Diagnosing Low Water Pressure | PlumbRite


Low water pressure is an inconvenience many people experience at one time or another. The solution to your low water pressure partially lies in recognizing the cause of the pressure drop. Therefore, review the following considerations when diagnosing the cause of your low water pressure.

Consider How Many Fixtures Are Affected

Test multiple fixtures or faucets the first time you notice low water pressure. If the low pressure has affected all the fixtures, the problem is probably outside the house. For example, you might experience whole-house low pressure if:

  • Your water company experiences supply problems
  • Your municipality changes water supply regulations and lowers the water pressure
  • You have not correctly adjusted the main house shutoff valve, or the valve has malfunctioned
  • The water meter valve, which your water company owns, malfunctions 
  • The main line that supplies your house with water starts to leak

If only one fixture has low pressure, the problem is probably with the fixture or the pipe supplying it with water.

Consider Whether the Problem Was Sudden

Water pressure loss can be sudden or gradual, each with different causes. For example, a sudden loss of water pressure points to a catastrophic problem. Here are some examples of accidents that can cause sudden loss of water pressure:

  • An excavator working outside your house damages the main supply line and causes a serious leakage
  • The water pipe supplying your kitchen tap bursts
  • Your water company experiences a problem that forces it to reduce water pressure 

Gradual loss of water pressure usually arises because of the accumulation of plumbing problems. For example, metal pipes corrode over time, and the more they corrode, the more rust deposits constrict the pipes. Similarly, water minerals can accumulate within your pipes or on fixtures (such as showerheads), gradually decreasing water pressure.
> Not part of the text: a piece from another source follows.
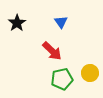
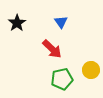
red arrow: moved 2 px up
yellow circle: moved 1 px right, 3 px up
Consider Whether the Issue Is Recurrent

If you experience recurrent low water pressure, either you applied the wrong solutions in the past, or the problem's cause keeps reoccurring. For example, low water pressure due to corrosion should disappear once you replace or clean the affected pipe. If the issue reoccurs, the problem might not have been corrosion the last time.

Recurrent low water pressure may also point to an aging plumbing system. This diagnosis is even more likely if the problem keeps popping up in different house parts. Say the problem has affected two bathrooms and the kitchen sink within the same year. It might be that the pipes are of the same approximate age range and have collected clogs, such as sediments, over the years.

Consider the Current Season

Some causes of low water pressure are more common in some seasons than others. For example, low winter temperatures can freeze pipes, blocking and lowering water pressure. In addition, freezing temperatures can burst water pipes, lowering the water volume flowing to your taps and fixtures.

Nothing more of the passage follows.